As more Western governments turn their backs on Huawei and blocked the use of its pioneering 5G technology over concerns about its close ties to Chinese intelligence, Huawei’s reclusive founder Ren Zhengfei has broken a years-long silence to speak out during a meeting with foreign reporters at the company’s headquarters in Shenzen on Tuesday.

Ren’s comments come after a host of senior executives, including rotating chairman Ken Hu, have denied rumors about the company’s complicity in Ministry of State Security espionage efforts. Notably, Ren met with reporters a few days after Polish authorities arrested a Chinese national and Huawei executive on espionage charges, prompting Huawei to fire the man.

Ren

In what was his first interview with the foreign press since 2015, Ren repudiated accusations that Huawei takes orders from Beijing, while praising President Trump (who once suggested he might intervene to pardon Ren’s daughter, Huawei CFO Meng Wanzhou, who was arrested in Canada last month and will likely be extradited to the US) and disclosing that he owns only a 1.14% stake in Huawei (a firm that is privately owned by its employees) – putting his net worth at close to $2 billion.

According to the FT, Meng, a former officer in the People’s LIberation Army, said the government had never asked him to provide “improper information” and that he missed his daughter “very much.”

And although he loves China and supports the CPC, he would never do anything to harm another nation.

“I still love my country, I support the Communist party, but I will never do anything to harm any country in the world,” he said, echoing earlier dismissals of allegations that Huawei was involved in espionage.

[…]

“Huawei firmly stands on the side of customers when it comes to cyber security and privacy,” Ren said.

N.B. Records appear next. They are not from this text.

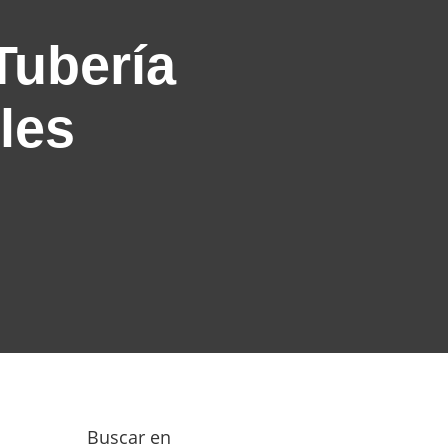
Tubería
les
Buscar en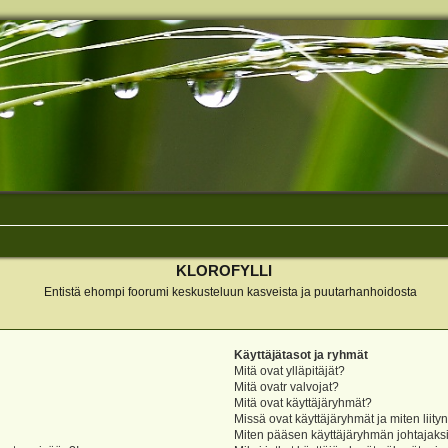
KLOROFYLLI
Entistä ehompi foorumi keskusteluun kasveista ja puutarhanhoidosta
Käyttäjätasot ja ryhmät
Mitä ovat ylläpitäjät?
Mitä ovatr valvojat?
Mitä ovat käyttäjäryhmät?
Missä ovat käyttäjäryhmät ja miten liity
Miten pääsen käyttäjäryhmän johtajaks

In light of Trump’s comments about possibly pardoning Meng if it would help resolve the US-China trade dispute, Ren offered effusive praise for Trump, saying he is a “great” leader and that his tax cuts have been good for the US economy, according to Bloomberg.

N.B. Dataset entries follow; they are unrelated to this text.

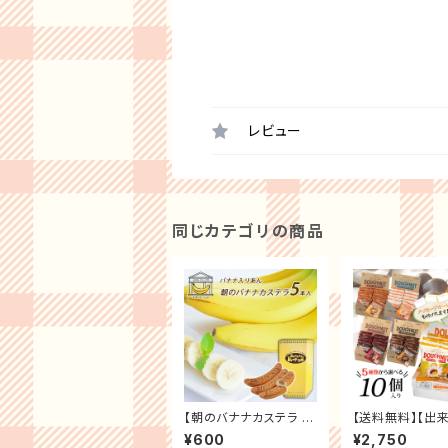
レビュー
同じカテゴリの商品
【朝のバナナカステラ 5
【送料無料】【出
本 かわいいギフトボック
の味フローズン 
¥600
¥2,750
ス入り】 バナナピューレ
ツ】単品10個セッ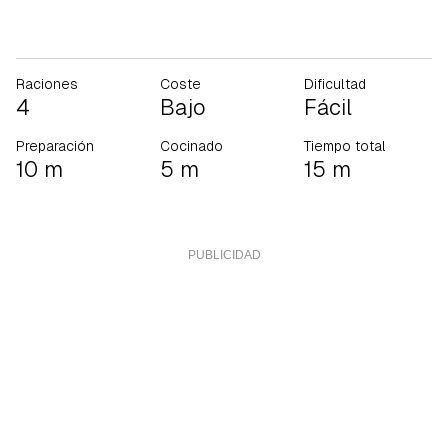
Raciones
Coste
Dificultad
4
Bajo
Fácil
Preparación
Cocinado
Tiempo total
10 m
5 m
15 m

“Huawei is only a sesame seed in the trade conflict between China and the U.S.,” Ren said from the company’s campus in Shenzhen. “Trump is a great president. He dares to massively cut taxes, which will benefit business. But you have to treat well the companies and countries so that they are willing to invest in the U.S. and the government will be able to collect enough tax.”

Ultimately, Ren said he wanted to spread a message about the importance of “collaboration” and “shared success”. And despite the pushback against Huawei in the developed world, Ren still expects the company’s revenues to swell to $125 billion by 2025, from $100 billion on Tuesday.

“The message to the US I want to communicate is: collaboration and shared success. In our world of high tech, it’s increasingly impossible for any single company or country to sustain or to support the world’s needs,” Mr Ren said.

The backlash against Huawei followed a landmark year for the company. In 2018, it overtook Apple as the world’s second largest smartphone maker…

Shenzen

…The company also generates more sales than Alibaba Group and Tencent combined.

Huawei

Its leadership in 5G remains a point of envy for US telecoms companies. According to the Treasury Department, Huawei holds about 1/10th of the patents for 5G technology.

“I’m a strong supporter of the world building a unified technology standard,” Ren said.

Ren officially retired from the firm in 2011, after founding it in 1987 with three other former Army officers. He used strong words to reject the notion that Huawei does the bidding of the Chinese government describing these claims as an “affront.”

As tensions between Huawei and the US continue to simmer, we imagine this strategic PR blitz from the typically quiet company isn’t over yet.